Maar is deze vorm van ‘integreren’ in de eigen gezins- en familiecultuur eigenlijk niet ‘socialiseren’ in plaats van ‘integreren’? Socialiseren betekent toch ‘aanpassen aan je eigen cultuur’? Of zou Helmin Wiels in zijn opleiding tot maatschappelijk werker het verschil tussen socialiseren en integreren niet geleerd hebben, omdat de betreffende school dat verschil ook niet kende?
Als je wat ouder bent, worden er een aantal integraties gecombineerd met integratiecursussen en trainingen via scholing. Je gaat van het ene schoolniveau met haar specifieke cultuur naar het volgende. Ben je dan aan het socialiseren of integreren? Wie het weet mag het zeggen. Want al die begrippen zijn tamelijk verwarrend: van basisschool naar vakschool of via de middelbare school, naar de hogeschool of universiteit. Maar al die perioden hebben één ding gemeen. Keer op keer moet je weer integreren in een nieuwe situatie. Want iedere school en scholing heeft haar eigen cultuur, taal en jargon. En als je dat allemaal onder de knie hebt, kom je terecht in de draaikolk van werken, functieveranderingen, carrière maken, op je bek gaan, opstaan en weer scoren. En je blijft maar integreren in nieuwe werksituaties, werkprocedures, werkverhoudingen, en werkomstandigheden. In eigen land of in den vreemde. En dat bijna altijd zonder enige vorm van integratiecursus.

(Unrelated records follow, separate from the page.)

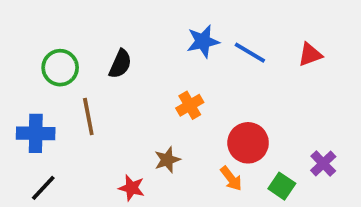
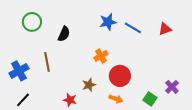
green circle: (60, 68) -> (32, 22), moved
blue cross: (36, 133) -> (19, 71), turned -30
red circle: (248, 143) -> (120, 76), moved
orange arrow: (231, 179) -> (116, 99), moved, turned -32

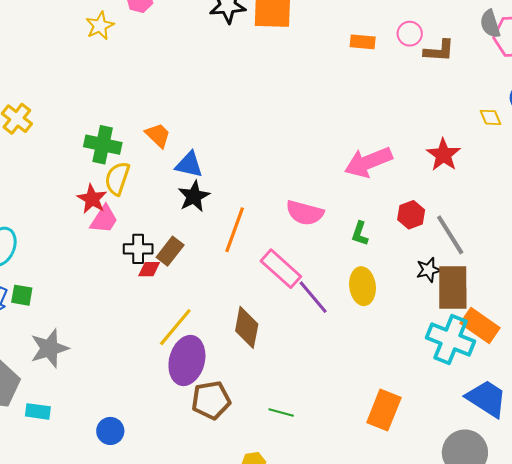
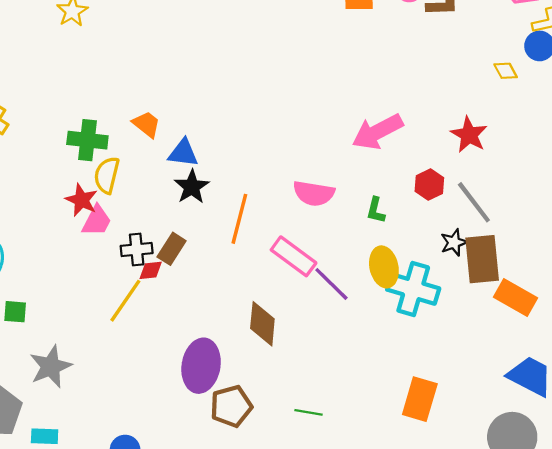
red star: (443, 155) -> (469, 135), moved
yellow line: (175, 327) -> (125, 301), moved
cyan cross: (450, 339) -> (413, 289), moved

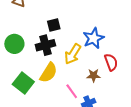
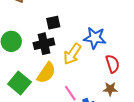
blue star: (93, 38) -> (95, 38), turned 30
brown star: (94, 75) -> (110, 89), moved

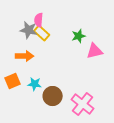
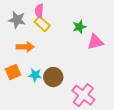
gray star: (29, 30) -> (17, 20), moved
brown circle: (53, 96) -> (53, 77), moved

En het mooie is dat negen van de tien mensen dat fiksen. De een weliswaar met meer gemak dan de ander, maar zij integreren wel, al gaan daar soms wel een paar generaties overheen. Mijn conclusie is dan ook, dat niet de zogenaamde vreemdelingen, zoals de Marokkanen, Turken, Libanezen, Indiërs, Surinamers of makamba’s niet kunnen integreren. Maar de politici zelf en hun ambtenaren - en in het kielzog daarvan veel kiezers - zij blijken keer op keer niet te kunnen integreren - of socialiseren - in de nieuwe multiculturele samenleving van heden ten dage. Het zijn de politici zelf, hun autochtone kiezersvolk en hun ambtenaren die de integrerings- of socialiseringscursussen en trainingen moeten volgen! Want door de oprukkende globalisering veranderen de samenleving en dientengevolge de cultuur in ieder land bijna dagelijks. Meer ten goede, dan ten kwade.
Dat proces is niet tegen te houden en niet om te keren. Niet door een heer Geert Wilders en niet door een heer Wiels, door niemand niet. Het zijn deze politici die vast blijven zitten in en aan hun verleden van ‘es war einmal, und es bleibt nun einmal’. Juist zij moeten dringend worden bijgeschoold in socialisatie en integratie. Dat zou voor onze samenleving een verlossende stap voorwaarts betekenen. De ‘nieuwe vreemdelingen’ in ons land konden wel eens grotere patriotten zijn dan de oude vreemdelingen van ooit. En ieder land heeft die ‘nieuwe vreemdelingen’ hard nodig. Om te overleven als land, als volk. Hoe groot of klein ook.
Reinoud van den Berkhof is columnist van Radio Paradise FM en schrijft ook regelmatig opiniebijdragen voor het Antilliaans Dagblad.